Я не называю здесь ее имени, потому что девушке было бы очень больно от моих сочувствий, восторгов и сожалений; она улыбается, пересаживаясь из коляски на переднее сиденье своего очень старого «кадиллака», сложенную коляску запихивает на заднее сиденье, все сама, все улыбаясь. В университете, где девушка завершает курс наук об организации современного бизнеса, она приглядывается к юридическому факультету — хочет закончить его, денег должно хватить — и начать собственное дело в адвокатской конторе. «Это будет славно, — говорит она. — Я собираюсь выступать по делам об автомобильных травмах и быстро приобрету популярность. Вы представляете — въезжаю на коляске и говорю: „Господин судья! Господа присяжные! Я понимаю мучения этого человека, пострадавшего в катастрофе…“» И смеется.

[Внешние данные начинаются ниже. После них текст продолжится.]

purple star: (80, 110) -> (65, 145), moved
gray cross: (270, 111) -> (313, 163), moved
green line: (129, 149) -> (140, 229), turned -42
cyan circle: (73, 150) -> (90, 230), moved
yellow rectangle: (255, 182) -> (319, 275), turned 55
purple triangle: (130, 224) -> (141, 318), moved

Это очень американский характер — сродни тем, что запомнились из литературы; человека бьют, а он встает и, улыбаясь, надвигается на противника — раз, второй, пятый. Его снова бьют, а человек улыбается расквашенным ртом, лезет в драку, пока его не свалят совсем или пока противник не отступит перед упорством. Здесь упрямством не хвастаются — герой рассказа Джека Лондона «Любовь к жизни» просто хотел выжить, не видя в этом особого героизма и не философствуя, — он хотел выжить и, замерзая, полз, улыбаясь деревенеющим ртом.

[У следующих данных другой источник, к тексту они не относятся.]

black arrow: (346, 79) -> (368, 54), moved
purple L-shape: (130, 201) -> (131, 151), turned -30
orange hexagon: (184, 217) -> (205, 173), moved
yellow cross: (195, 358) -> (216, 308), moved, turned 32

Улыбается парализованный Уолт Уитмен — из истории американской литературы; улыбается парализованный Теодор Ретке — из классиков новой американской поэзии.

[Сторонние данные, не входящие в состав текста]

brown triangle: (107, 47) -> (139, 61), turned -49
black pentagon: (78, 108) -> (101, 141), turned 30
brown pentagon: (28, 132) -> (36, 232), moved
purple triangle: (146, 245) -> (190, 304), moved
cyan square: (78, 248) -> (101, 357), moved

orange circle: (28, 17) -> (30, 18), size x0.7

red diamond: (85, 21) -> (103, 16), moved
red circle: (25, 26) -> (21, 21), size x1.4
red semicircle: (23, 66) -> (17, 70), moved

Улыбаются астронавты, улыбается преступник, поднимая запястья в наручниках, улыбается ковбой, гарцуя за изгородью у шоссе, улыбается бывший президент Никсон, вывозя в кресле свою парализованную жену из больницы. Это не потому, что всем весело; попросту «улыбка — это флаг корабля» (одна из немногих советских песен, которые звучали в Америке). Опустив флаг, корабль капитулирует и прекращает существование; достойнейшие корабли и тонут с флагом на рее.
Город Финикс похож на несколько рыболовецких флотилий, рассеянных в океане. Пустыня — океаном вокруг, с валами каменных взгорий, с каменистыми породами, выступающими в песках, словно серая зыбь. Флотилии закинули сети каждая в своих водах и не приближаются друг к другу — кварталы особняков разделены нейтральными зонами, где растут лишь толстые зеленые кактусы, похожие на гигантские окаменевшие огурцы с отростками или на причудливые скульптуры, сооруженные здесь давно не существующей, неразгаданной цивилизацией.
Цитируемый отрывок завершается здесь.